A 17 de Março de 2004, Celeste Cardona deu posse à primeira «Comissão de Liberdade Religiosa». A título de representantes das «confissões minoritárias» foram nomeados um evangélico da AEP, um muçulmano e uma judia; a título de «especialistas», foram nomeados três professores próximos da ICAR e ainda um ismaelita e um hindu por participarem no «diálogo ecuménico e interconfessional» organizado pela ICAR. A interpretação do critério da «representatividade» ficou assim clara: embora qualquer IURD ou Maná (para nada dizer das Testemunhas de Jeová) tenha mais seguidores do que as associações judaicas ou muçulmanas (segundo o censo de 2001, haverá em Portugal menos de 2000 judeus e cerca de 12000 muçulmanos), as boas relações dos dirigentes destas últimas religiões com a ICAR asseguram-lhes lugares na Comissão.
Chegados a este ponto, o leitor interroga-se, avisadamente, sobre a importância que poderá ter esta Comissão… Os artigos 53º e 54º da LLR estabelecem-lhe as funções e a competência: emitir pareceres sobre o reconhecimento das igrejas pelo Estado e sobre os acordos a celebrar entre estas e o Estado, podendo assim as igrejas instaladas na Comissão dificultar o acesso de outras igrejas aos tempos de emissão na comunicação social, ao ensino nas escolas públicas e aos benefícios fiscais!
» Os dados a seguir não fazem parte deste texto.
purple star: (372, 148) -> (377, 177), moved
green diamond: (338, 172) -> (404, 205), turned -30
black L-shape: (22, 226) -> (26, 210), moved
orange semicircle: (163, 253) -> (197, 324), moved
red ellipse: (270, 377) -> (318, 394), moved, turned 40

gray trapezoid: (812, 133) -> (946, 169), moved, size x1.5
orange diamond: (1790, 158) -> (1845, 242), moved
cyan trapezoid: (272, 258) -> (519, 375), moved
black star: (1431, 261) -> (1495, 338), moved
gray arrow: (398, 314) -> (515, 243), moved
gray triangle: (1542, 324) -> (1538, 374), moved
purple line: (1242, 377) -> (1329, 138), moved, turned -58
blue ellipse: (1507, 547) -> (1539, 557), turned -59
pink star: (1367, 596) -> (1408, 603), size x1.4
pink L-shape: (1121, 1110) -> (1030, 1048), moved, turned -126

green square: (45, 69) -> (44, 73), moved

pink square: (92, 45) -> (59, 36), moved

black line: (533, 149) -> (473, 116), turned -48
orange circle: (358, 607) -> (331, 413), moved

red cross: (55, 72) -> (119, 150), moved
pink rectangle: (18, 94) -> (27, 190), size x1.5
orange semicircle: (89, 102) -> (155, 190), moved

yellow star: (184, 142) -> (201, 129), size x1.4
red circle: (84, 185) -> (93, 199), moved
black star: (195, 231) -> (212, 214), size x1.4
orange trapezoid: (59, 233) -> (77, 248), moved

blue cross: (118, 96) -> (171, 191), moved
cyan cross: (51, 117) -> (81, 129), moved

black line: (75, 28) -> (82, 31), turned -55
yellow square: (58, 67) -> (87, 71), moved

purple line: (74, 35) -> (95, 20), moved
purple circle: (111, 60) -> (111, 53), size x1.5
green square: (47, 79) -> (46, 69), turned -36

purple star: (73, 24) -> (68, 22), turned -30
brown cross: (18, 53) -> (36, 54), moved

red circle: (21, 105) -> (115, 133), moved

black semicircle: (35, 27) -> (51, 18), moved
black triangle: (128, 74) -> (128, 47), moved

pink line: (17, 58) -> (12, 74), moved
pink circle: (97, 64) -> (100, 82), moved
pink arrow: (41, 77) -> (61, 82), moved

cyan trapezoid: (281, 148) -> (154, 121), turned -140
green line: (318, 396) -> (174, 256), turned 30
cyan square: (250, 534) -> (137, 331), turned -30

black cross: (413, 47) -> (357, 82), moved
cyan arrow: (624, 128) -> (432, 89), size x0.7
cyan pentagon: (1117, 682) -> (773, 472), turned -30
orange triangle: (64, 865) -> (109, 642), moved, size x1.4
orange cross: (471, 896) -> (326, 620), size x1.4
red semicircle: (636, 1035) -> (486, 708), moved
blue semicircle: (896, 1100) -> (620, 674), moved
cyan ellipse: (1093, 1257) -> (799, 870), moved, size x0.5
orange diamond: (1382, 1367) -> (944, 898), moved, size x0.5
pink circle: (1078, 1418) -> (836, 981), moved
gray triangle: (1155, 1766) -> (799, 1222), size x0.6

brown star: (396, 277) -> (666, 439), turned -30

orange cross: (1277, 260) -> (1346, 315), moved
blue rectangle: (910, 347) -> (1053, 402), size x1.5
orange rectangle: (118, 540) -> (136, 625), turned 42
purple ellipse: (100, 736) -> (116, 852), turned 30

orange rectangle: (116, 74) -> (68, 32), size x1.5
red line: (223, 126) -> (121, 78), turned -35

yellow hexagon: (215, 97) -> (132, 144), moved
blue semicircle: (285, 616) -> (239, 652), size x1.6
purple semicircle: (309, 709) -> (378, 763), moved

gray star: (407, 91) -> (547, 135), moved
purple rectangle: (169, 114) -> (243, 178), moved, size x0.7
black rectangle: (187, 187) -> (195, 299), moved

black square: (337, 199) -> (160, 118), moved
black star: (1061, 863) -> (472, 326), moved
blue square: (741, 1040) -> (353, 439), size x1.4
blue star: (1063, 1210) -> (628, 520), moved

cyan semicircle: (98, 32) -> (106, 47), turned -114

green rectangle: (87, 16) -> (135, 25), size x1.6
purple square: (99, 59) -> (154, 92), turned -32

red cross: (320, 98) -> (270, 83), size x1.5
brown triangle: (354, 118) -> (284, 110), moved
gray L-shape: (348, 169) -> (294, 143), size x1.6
Constituiu-se desta forma uma hierarquia das igrejas, através da qual a ICAR, coadjuvada pelas igrejas que decidiu co-optar para a Comissão, pode recomendar ao Estado quais são as boas e as más religiões. Além disso, a Comissão emitirá um «relatório anual» sobre os «novos movimentos religiosos», uma atribuição que faz lembrar o Tribunal do Santo Ofício… Situação actual comparável, entre os países da UE, existe apenas na Grécia, onde um local de culto não pode abrir sem a autorização prévia da Igreja Ortdoxa Grega…
Numa República verdadeiramente laica, nada disto seria necessário. Um Estado laico deve ser incompetente em matéria de religião. A «correcta» convicção religiosa ou não religiosa é um assunto da consciência de cada cidadão, no qual o Estado não deve interferir, limitando-se a garantir que, dentro dos limites legais, cada cidadão seja livre de crer ou não crer, de praticar ou não praticar, e que seja tratado em plena igualdade com os demais cidadãos independentemente da sua convicção. Decidir qual é a «boa» opção filosófica é evidentemente uma liberdade individual, e decidir associar-se com pessoas que pensam da mesma forma é uma escolha na qual nenhum grupo de cidadãos deve ser tratado de forma desigual face a outro grupo.